▶ **WORK REQUIRED**: Tally the lines of these entries that include "Aletleri"; respond with only that tally.

▶ **Stored data entries**:
::::::::::

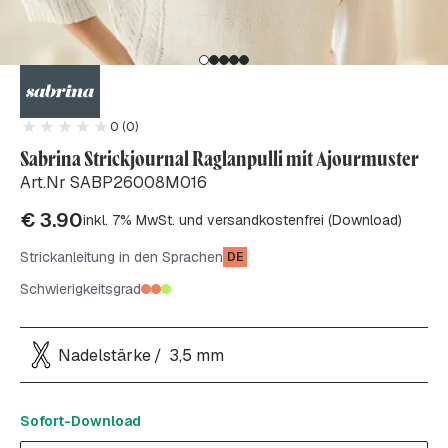
0 (0)
Sabrina Strickjournal Raglanpulli mit Ajourmuster
Art.Nr SABP26008M016
€
3.90
inkl. 7% MwSt. und versandkostenfrei (Download)
Strickanleitung in den Sprachen
DE
Schwierigkeitsgrad
Nadelstärke
3,5 mm
Sofort-Download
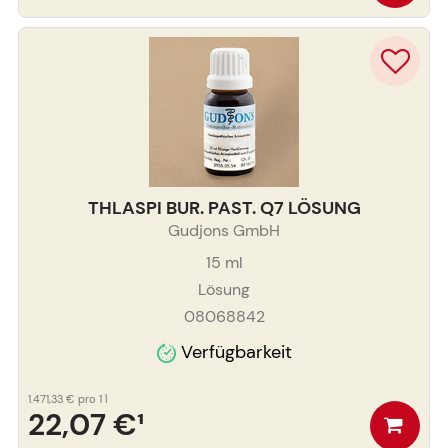
THLASPI BUR. PAST. Q7 LÖSUNG
Gudjons GmbH
15
ml
Lösung
08068842
Verfügbarkeit
1.471,33 €
pro 1 l
22,07 €
¹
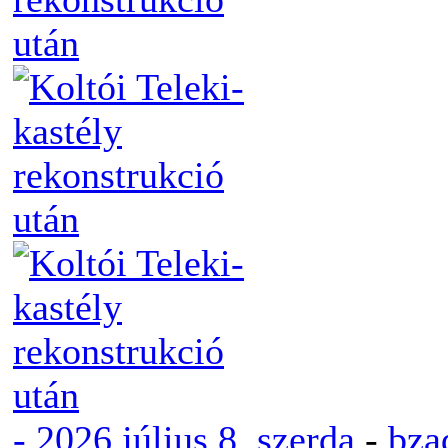
-
2026 július 8, szerda
-
bza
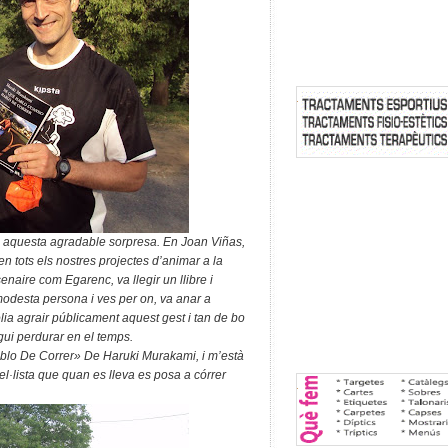
ia aquesta agradable sorpresa. En Joan Viñas,
n tots els nostres projectes d’animar a la
senaire com Egarenc, va llegir un llibre i
desta persona i ves per on, va anar a
olia agrair públicament aquest gest i tan de bo
gui perdurar en el temps.
blo De Correr» De Haruki Murakami, i m’està
l·lista que quan es lleva es posa a córrer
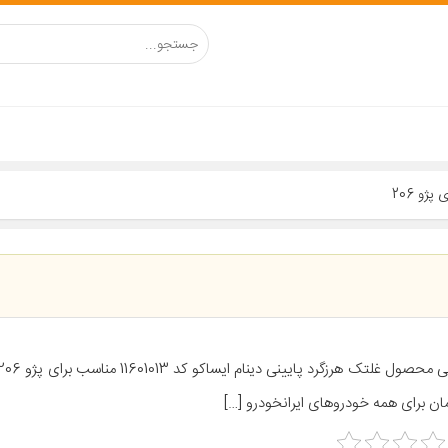
ان برای همه خودروهای ایرانخودرو […]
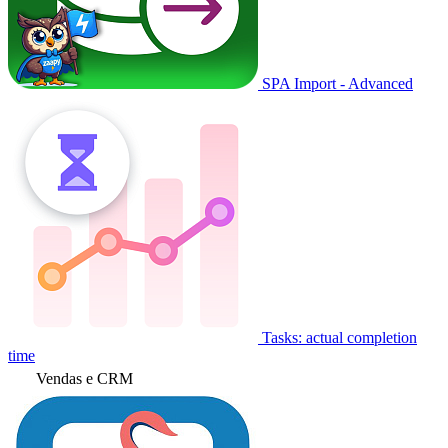
SPA Import - Advanced
Tasks: actual completion
time
Vendas e CRM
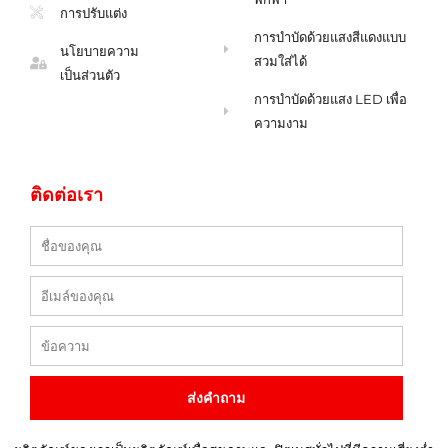
การปรับแต่ง
การบำบัดด้วยแสงสีแดงแบบ
นโยบายความ
สวมใส่ได้
เป็นส่วนตัว
การบำบัดด้วยแสง LED เพื่อ
ความงาม
ติดต่อเรา
ชื่อ
อีเมล
ข้อความ
ส่งคำถาม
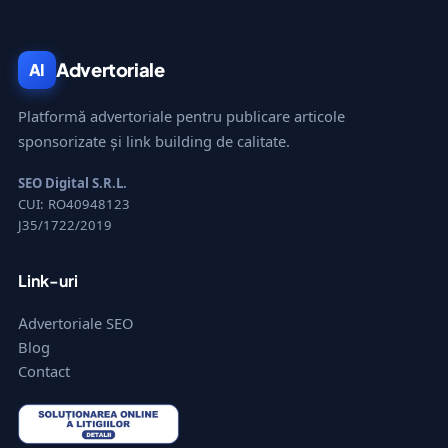
Advertoriale
AI
Platformă advertoriale pentru publicare articole
sponsorizate și link building de calitate.
SEO Digital S.R.L.
CUI: RO40948123
J35/1722/2019
Link-uri
Advertoriale SEO
Blog
Contact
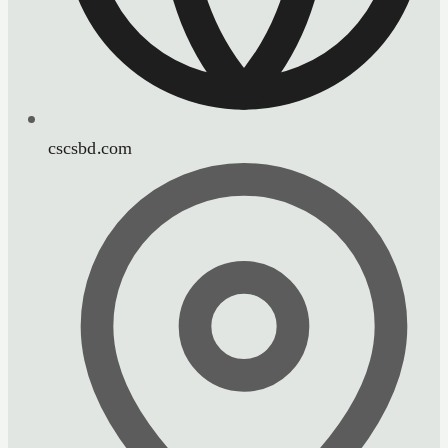
cscsbd.com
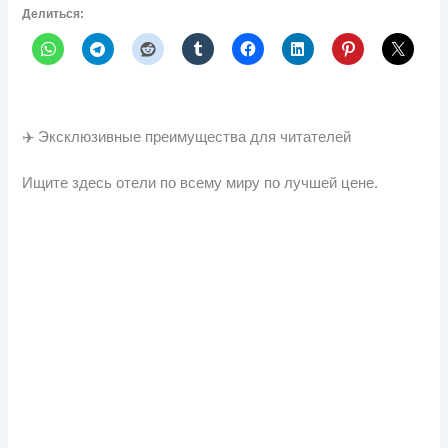
Делиться:
✈️ Эксклюзивные преимущества для читателей
Ищите здесь отели по всему миру по лучшей цене.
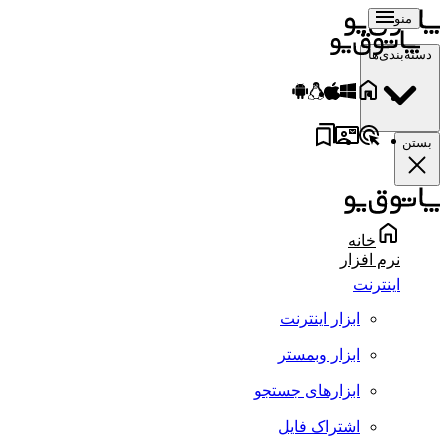
منو
دسته‌بندی‌ها
بستن
خانه
نرم افزار
اینترنت
ابزار اینترنت
ابزار وبمستر
ابزارهای جستجو
اشتراک فایل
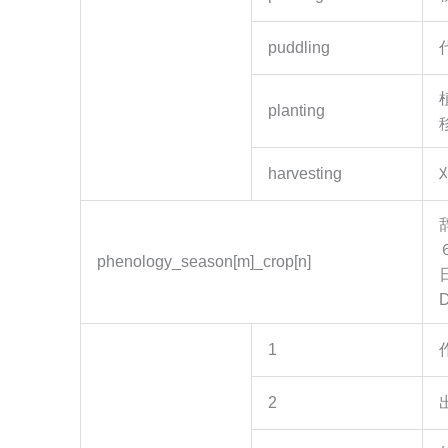
puddling
planting
harvesting
phenology_season[m]_crop[n]
1
2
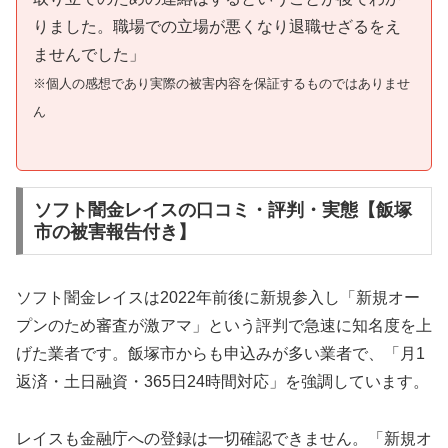
りました。職場での立場が悪くなり退職せざるをえ
ませんでした」
※個人の感想であり実際の被害内容を保証するものではありませ
ん
ソフト闇金レイスの口コミ・評判・実態【飯塚
市の被害報告付き】
ソフト闇金レイスは2022年前後に新規参入し「新規オー
プンのため審査が激アマ」という評判で急速に知名度を上
げた業者です。飯塚市からも申込みが多い業者で、「月1
返済・土日融資・365日24時間対応」を強調しています。
レイスも金融庁への登録は一切確認できません。「新規オ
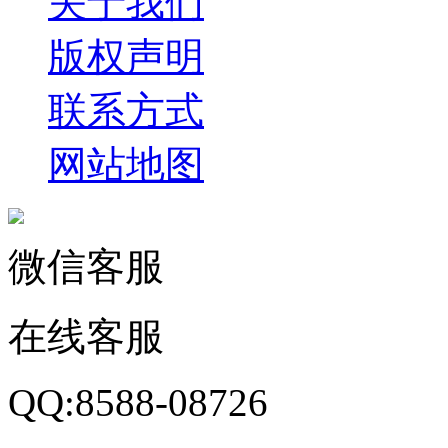
关于我们
版权声明
联系方式
网站地图
微信客服
在线客服
QQ:8588-08726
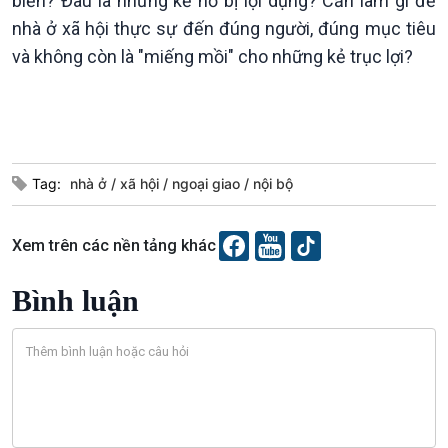
biến? Đâu là những kẽ hở bị lợi dụng? Cần làm gì để
Tin Đời sống & Xã hội
Tin Khoa học & Công nghệ
nhà ở xã hội thực sự đến đúng người, đúng mục tiêu
360 độ Sức khỏe
Kết nối công nghệ
và không còn là "miếng mồi" cho những kẻ trục lợi?
Chuyển đổi Xanh
Sống chung với biến đổi
Tài nguyên và Môi trường
khí hậu
Chuyên gia của bạn
Xã hội chuyển động
Bước chân đến trường
Tag:
nhà ở
xã hội
ngoại giao
nội bộ
Xem trên các nền tảng khác
Bình luận
Văn hoá & Du lịch
Multimedia
Tin Văn hoá & Du lịch
Ảnh
Chát với người nổi tiếng
Video
Câu chuyện Thể thao
Infographic
E-Magazine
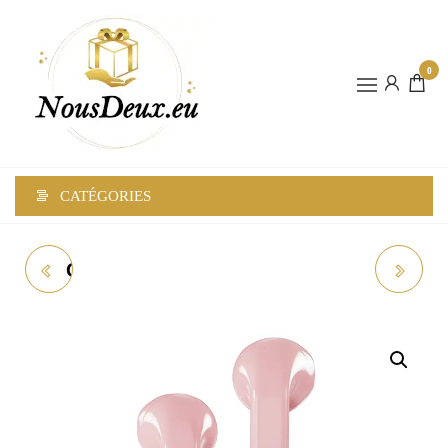
0
NOUSDEUX
CATÉGORIES
CHARMS POUR
COLLIERS
BRACELET TYPE
PENDENTIFS EN
PANDORA –
ARGENT ET
PERLES ET
OPALE BLEUE –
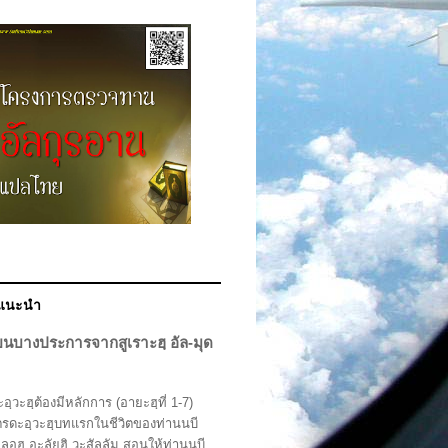
์แนะนำ
ยนบางประการจากสูเราะฮฺ อัล-มุด
ะอฺวะฮฺต้องมีหลักการ (อายะฮฺที่ 1-7)
ตรดะอฺวะฮฺบทแรกในชีวิตของท่านนบี
ลลอฮฺ อะลัยฮิ วะสัลลัม สอนให้ท่านนบี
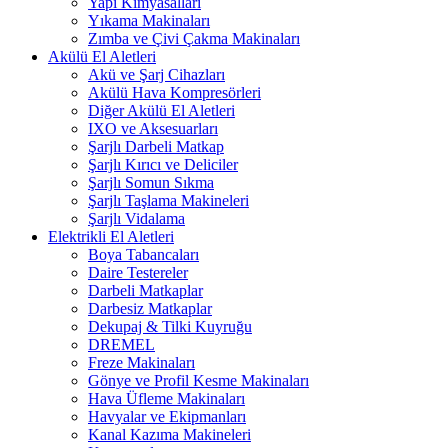
Yapı Kimyasalları
Yıkama Makinaları
Zımba ve Çivi Çakma Makinaları
Akülü El Aletleri
Akü ve Şarj Cihazları
Akülü Hava Kompresörleri
Diğer Akülü El Aletleri
IXO ve Aksesuarları
Şarjlı Darbeli Matkap
Şarjlı Kırıcı ve Deliciler
Şarjlı Somun Sıkma
Şarjlı Taşlama Makineleri
Şarjlı Vidalama
Elektrikli El Aletleri
Boya Tabancaları
Daire Testereler
Darbeli Matkaplar
Darbesiz Matkaplar
Dekupaj & Tilki Kuyruğu
DREMEL
Freze Makinaları
Gönye ve Profil Kesme Makinaları
Hava Üfleme Makinaları
Havyalar ve Ekipmanları
Kanal Kazıma Makineleri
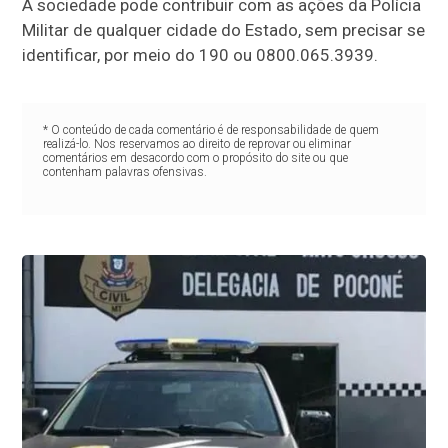
A sociedade pode contribuir com as ações da Polícia
Militar de qualquer cidade do Estado, sem precisar se
identificar, por meio do 190 ou 0800.065.3939.
* O conteúdo de cada comentário é de responsabilidade de quem
realizá-lo. Nos reservamos ao direito de reprovar ou eliminar
comentários em desacordo com o propósito do site ou que
contenham palavras ofensivas.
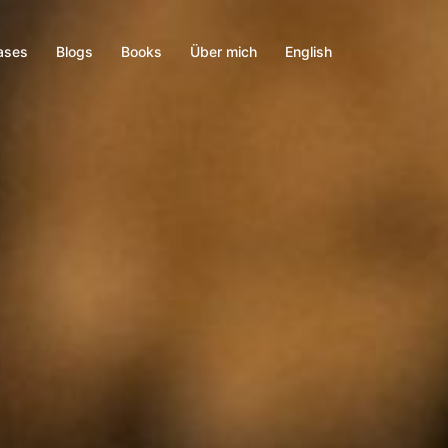
ases
Blogs
Books
Über mich
English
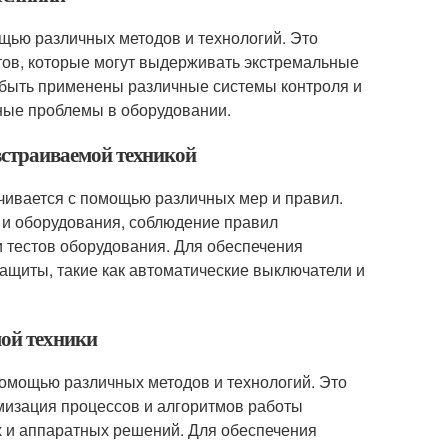
щью различных методов и технологий. Это
ов, которые могут выдерживать экстремальные
 быть применены различные системы контроля и
жные проблемы в оборудовании.
 встраиваемой техникой
ечивается с помощью различных мер и правил.
 и оборудования, соблюдение правил
и тестов оборудования. Для обеспечения
ащиты, такие как автоматические выключатели и
мой техники
помощью различных методов и технологий. Это
мизация процессов и алгоритмов работы
 и аппаратных решений. Для обеспечения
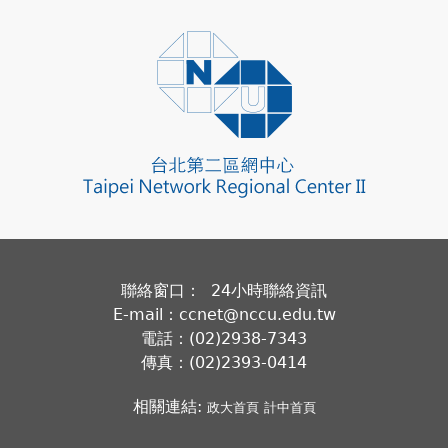
聯絡窗口： 24小時聯絡資訊
E-mail：ccnet@nccu.edu.tw
電話：(02)2938-7343
傳真：(02)2393-0414
相關連結:
政大首頁
計中首頁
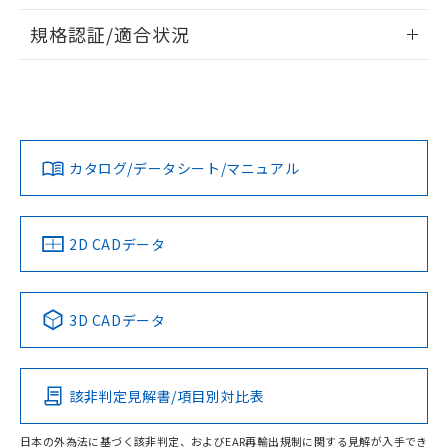
物質の対応では、対応完了までの期間は出
情報更新：2026/7/29
荷製品に未対応品が混在することから備考
規格認証/適合状況
欄に対応日を記載しておりました。
ログイン/会員登録
EU RoHS
注意事項・凡例
A22NS-3BB-NBA-P121-NNについての規格認証/適合状況に
既に当社にて対応品への在庫切替を完了
ついては、「カスタマーサポートセンタ お客様相談室」また
していることから、特段のことがない限
は貴社担当オムロン営業員または販売店にお問い合わせくだ
り、2022年1月12日より割愛しておりま
対応状況
対応予定月
※1
※2
さい。
す。
ダウンロードデータをご利用いただく前に、以下を必ずお読
みください。
カタログ/データシート/マニュアル
対応済み
ソフトウェアの使用条件
お問い合わせ
中国 RoHS
注意事項・凡例
2D CADデータ
中国 RoHS表
※1 ※2
3D CADデータ
Pb
Hg
Cd
Cr(VI)
該非判定見解書/項目別対比表
O
O
O
O
日本の外為法に基づく該非判定、およびEAR再輸出規制に関する見解が入手でき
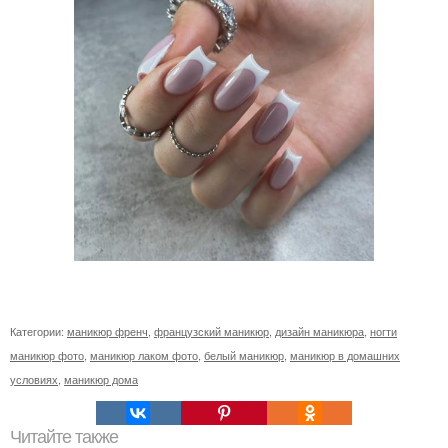
Категории:
маникюр френч
,
французский маникюр
,
дизайн маникюра
,
ногти
маникюр фото
,
маникюр лаком фото
,
белый маникюр
,
маникюр в домашних
условиях
,
маникюр дома
Читайте также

::::::::::

▶ **PROBLEM SOLUTION**: 3